### PROBLEM DETAILS
Please copy all of the entries exactly, but drop every picture.

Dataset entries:
--------
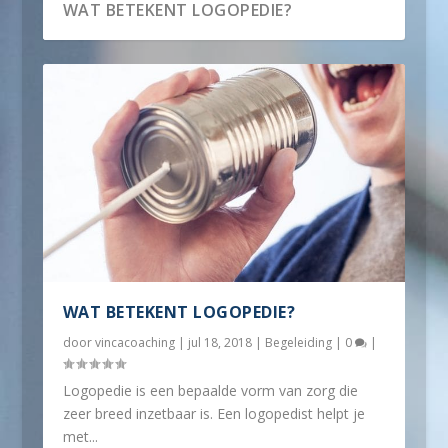
WAT BETEKENT LOGOPEDIE?
WAT BETEKENT LOGOPEDIE?
door
vincacoaching
|
jul 18, 2018
|
Begeleiding
|
0
|
Logopedie is een bepaalde vorm van zorg die
zeer breed inzetbaar is. Een logopedist helpt je
met...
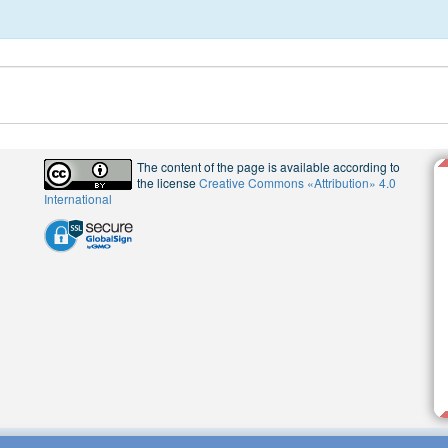
The content of the page is available according to
the license
Creative Commons «Attribution» 4.0
International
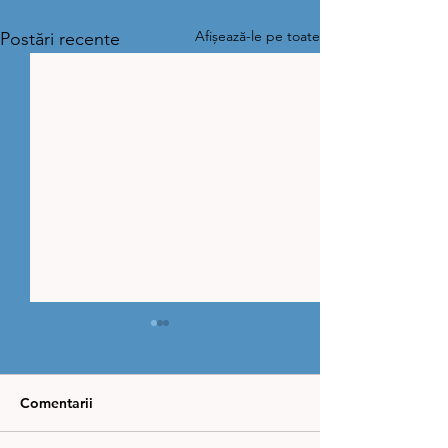
Afișează-le pe toate
Postări recente
Comentarii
--------
### SOLUTION FOR THIS EXERCISE
WAT BETEKENT LOGOPEDIE?
WAT BETEKENT LOGOPEDIE?
door
vincacoaching
|
jul 18, 2018
|
Begeleiding
|
0
|
Logopedie is een bepaalde vorm van zorg die
zeer breed inzetbaar is. Een logopedist helpt je
met...
The content of the page is available according to
the license
Creative Commons «Attribution» 4.0
International
Afișează-le pe toate
Postări recente
Comentarii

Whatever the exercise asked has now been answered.